On these distant islands, the main attraction for me personally, aside from the lack of phone service and isolation, was the wildlife. Over a million seabirds call St Kilda home during the summer months, as well as the UK’s largest colony of Atlantic puffins, my favourite animal. Over 100,000 of them mainly breed and live on the island of Dùn, which is inaccessible to the general public as their eggs are left in the tall grass, meaning any walking on the island is dangerous for the newborns. The best bet for finding them on Hirta was in the north west, an hour’s hike from Village Bay to a gully called the Cambir.
For four or five hours I watched a few hundred puffins flying around my head, coming back from the ocean with fish in their mouths, entering and exiting their burrows, presumably to feed their new borns, called pufflings. I completely lost track of time and was totally in the moment, focused on taking photographs but also enjoying just watching the ‘clowns of the sea’ doing what they do to survive.
This lone puffin stood out on the cliff edge with the contrast of the lichen covered rocks and the blue ocean below.
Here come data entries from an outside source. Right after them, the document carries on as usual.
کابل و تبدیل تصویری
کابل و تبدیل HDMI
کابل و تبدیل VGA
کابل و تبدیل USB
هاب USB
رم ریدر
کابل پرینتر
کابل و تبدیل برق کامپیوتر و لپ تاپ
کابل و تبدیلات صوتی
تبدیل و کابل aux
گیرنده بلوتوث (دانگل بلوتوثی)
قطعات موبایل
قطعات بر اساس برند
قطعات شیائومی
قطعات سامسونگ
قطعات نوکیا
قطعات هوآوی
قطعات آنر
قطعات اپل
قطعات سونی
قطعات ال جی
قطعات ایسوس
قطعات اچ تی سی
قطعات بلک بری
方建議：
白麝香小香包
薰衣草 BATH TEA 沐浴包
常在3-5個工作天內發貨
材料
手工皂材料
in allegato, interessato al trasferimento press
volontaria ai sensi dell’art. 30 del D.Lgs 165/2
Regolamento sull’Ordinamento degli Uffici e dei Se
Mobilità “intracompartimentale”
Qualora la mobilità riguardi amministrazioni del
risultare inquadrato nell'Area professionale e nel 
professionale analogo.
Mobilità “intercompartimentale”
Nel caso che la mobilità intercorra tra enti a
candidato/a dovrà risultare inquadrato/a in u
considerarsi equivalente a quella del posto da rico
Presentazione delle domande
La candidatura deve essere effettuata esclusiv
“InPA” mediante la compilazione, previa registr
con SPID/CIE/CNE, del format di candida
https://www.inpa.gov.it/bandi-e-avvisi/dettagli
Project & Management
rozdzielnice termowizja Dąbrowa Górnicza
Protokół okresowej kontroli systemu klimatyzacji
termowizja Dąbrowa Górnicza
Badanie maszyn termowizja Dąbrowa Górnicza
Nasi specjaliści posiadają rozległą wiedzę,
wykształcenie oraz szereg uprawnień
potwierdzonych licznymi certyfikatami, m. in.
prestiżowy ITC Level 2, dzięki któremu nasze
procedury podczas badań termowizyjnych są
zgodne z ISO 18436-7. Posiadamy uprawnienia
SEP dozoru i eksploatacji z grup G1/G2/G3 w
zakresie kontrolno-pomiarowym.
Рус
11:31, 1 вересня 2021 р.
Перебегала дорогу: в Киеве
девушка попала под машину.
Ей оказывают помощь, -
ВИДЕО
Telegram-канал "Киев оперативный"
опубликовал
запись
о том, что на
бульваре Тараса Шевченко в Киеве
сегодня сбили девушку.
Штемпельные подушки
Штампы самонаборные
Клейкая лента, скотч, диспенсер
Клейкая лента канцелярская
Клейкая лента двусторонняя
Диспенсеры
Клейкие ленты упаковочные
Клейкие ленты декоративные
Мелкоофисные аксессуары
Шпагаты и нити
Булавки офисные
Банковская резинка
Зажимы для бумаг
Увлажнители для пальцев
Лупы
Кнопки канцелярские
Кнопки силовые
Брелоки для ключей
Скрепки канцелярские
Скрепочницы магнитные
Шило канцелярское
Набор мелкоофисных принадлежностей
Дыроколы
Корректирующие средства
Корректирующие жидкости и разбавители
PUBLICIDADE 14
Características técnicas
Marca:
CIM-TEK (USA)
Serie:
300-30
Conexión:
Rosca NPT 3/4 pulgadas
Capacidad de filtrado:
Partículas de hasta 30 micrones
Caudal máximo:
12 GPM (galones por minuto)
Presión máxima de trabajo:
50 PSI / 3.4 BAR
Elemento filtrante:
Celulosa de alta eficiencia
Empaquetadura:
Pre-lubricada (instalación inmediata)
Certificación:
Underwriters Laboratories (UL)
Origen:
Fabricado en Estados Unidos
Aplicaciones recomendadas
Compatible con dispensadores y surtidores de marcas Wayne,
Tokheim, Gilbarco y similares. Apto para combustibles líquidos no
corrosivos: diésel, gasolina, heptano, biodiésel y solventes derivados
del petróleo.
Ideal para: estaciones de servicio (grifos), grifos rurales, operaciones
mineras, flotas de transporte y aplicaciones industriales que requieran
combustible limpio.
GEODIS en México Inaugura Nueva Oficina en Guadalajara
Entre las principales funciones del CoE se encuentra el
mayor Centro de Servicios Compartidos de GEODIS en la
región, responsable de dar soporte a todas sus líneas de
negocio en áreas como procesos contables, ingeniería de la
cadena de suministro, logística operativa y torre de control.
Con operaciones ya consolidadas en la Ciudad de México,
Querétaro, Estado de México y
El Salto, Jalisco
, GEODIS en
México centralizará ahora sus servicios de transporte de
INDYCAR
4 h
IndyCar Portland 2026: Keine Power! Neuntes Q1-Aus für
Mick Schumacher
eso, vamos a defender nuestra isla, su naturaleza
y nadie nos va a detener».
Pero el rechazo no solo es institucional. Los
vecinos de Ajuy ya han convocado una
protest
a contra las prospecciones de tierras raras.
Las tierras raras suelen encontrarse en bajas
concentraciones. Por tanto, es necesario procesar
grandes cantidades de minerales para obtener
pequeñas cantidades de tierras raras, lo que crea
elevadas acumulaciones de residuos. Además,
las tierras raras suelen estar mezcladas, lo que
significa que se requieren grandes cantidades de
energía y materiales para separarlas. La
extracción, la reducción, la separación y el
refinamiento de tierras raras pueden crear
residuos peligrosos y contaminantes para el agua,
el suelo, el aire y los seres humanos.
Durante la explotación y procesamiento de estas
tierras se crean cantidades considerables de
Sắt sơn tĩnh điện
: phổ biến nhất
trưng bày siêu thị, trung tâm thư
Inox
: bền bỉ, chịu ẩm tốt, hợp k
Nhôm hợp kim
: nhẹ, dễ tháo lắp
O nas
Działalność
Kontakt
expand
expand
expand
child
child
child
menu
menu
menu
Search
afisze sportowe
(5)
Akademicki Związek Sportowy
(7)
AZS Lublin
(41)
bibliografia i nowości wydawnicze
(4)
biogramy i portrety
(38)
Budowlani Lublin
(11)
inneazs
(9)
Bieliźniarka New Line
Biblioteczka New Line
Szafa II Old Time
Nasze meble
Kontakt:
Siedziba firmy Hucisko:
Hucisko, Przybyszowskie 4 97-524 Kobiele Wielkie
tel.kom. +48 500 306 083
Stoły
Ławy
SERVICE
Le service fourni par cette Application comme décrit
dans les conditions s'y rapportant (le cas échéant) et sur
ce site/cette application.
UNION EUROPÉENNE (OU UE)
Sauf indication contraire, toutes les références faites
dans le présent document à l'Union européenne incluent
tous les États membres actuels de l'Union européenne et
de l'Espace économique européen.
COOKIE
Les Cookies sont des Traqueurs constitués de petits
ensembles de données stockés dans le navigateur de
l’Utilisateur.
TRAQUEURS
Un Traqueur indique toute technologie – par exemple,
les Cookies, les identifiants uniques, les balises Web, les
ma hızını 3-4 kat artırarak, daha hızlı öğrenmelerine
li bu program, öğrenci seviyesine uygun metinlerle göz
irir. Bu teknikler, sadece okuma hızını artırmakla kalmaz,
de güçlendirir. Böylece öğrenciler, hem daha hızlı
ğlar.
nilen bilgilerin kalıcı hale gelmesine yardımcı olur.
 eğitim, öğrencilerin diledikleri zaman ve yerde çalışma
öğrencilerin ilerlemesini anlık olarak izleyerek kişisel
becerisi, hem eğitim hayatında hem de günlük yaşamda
A truly wonderful few hours with the locals on their home patch.
St Kilda - A remote set of islands, with double UNESCO World Heritage status, sitting 40 miles off the west coast of Scotland. Home to a million birds, this isolated archipelago was a joy to explore and photograph in the summer of 2019.
These images hark back to an ancient time, when humans relied on their natural neighbours to survive, with their only means of sustenance the birds that call the western edges home. A raw, harsh existence that became too much for the locals - abandoned by the final 36 islanders in 1930 - it is now a haven for birds, mammals and ocean dwellers.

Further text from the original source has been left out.